Het eerste argument is de vergroting van de bestuurskracht en slagvaardigheid en het meer sturen op hoofdlijnen
Klopt dit argument? In het nieuwe dualistische stelsel bestuurt GS, en stelt PS de kaders en controleert. De bestuurskracht moet derhalve volgens de dualistische theorie bij GS zitten. Inclusief slagvaardigheid. In de Nederlandse politieke cultuur wordt in de volksvertegenwoordigende organen gewerkt, gediscussieerd en besloten langs partijlijnen. Er is doorgaans één woordvoerder/specialist per fractie die een onderwerp ‘doet’ in de plenaire vergadering. Dat verandert niet bij een inkrimping van het aantal statenleden, anders dan dat de kiesdeler omhoog gaat en –wellicht- het aantal partijen vermindert. 
Dan de hoofdlijnen. Een onzinnige discussie. Want wat is een hoofdlijn en wat een detail? Kabinetten struikelen meestal over een detail en zelden over een hoofdlijn. Wat voor de één ’n hoofdlijn is, is voor de ander een detail. Een hoofdlijn is opgebouwd uit details. Als Statenleden meer werk moeten maken van hun volksvertegenwoordigende taak (een van de aanbevelingen van het alom instemmend geciteerde rapport van de commissie Bleeker – en ook van de cie Elzinga) zal dat onvermijdelijk meer leiden tot aandacht voor details, want veel mensen komen pas in beweging als de hoofdlijn van een beleid neerslaat in concreet beleid, meestal op ‘detail’niveau. 
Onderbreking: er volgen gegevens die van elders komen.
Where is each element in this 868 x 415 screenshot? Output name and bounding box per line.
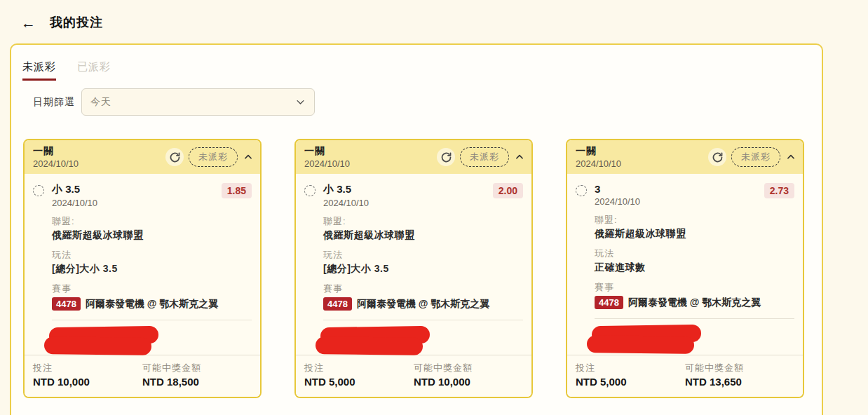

Vergelijking met grote steden
Het tweede argument is dat de Staten te groot zijn in verhouding met de gemeenteraden van de grootste steden, die uit 45 mensen bestaan.
Dit argument is zo mogelijk nog zwakker dan het eerste. Tot mijn grote verbazing heeft niemand tot nu toe er opgewezen dat het een grote misvatting is te denken dat het takenpakket van Amsterdam en Rotterdam door 45 raadsleden wordt behartigd. Beide steden hebben deelraden met gekozen raden en dagelijks besturen. Daar zijn in totaal enkele honderden volksvertegenwoordigers actief. In Amsterdam zijn vele taken en bevoegdheden van de gemeenteraad overgedragen naar de stadsdelen: van het ophalen van het huisvuil tot het vaststellen van een bestemmingsplan, van het bestuur van het openbaar onderwijs tot de subsidiëring van het welzijnswerk. Daarnaast zijn de grote steden onderdeel van WGR-plus gebieden (zoals de ROA) die ook planningstaken hebben overgenomen van de grote steden op het gebied van het openbaar vervoer en de volkshuisvesting. Kortom, het is zonder meer een gotspe dat dit argument in een zo’n serieus stuk als een MvT wordt gehanteerd.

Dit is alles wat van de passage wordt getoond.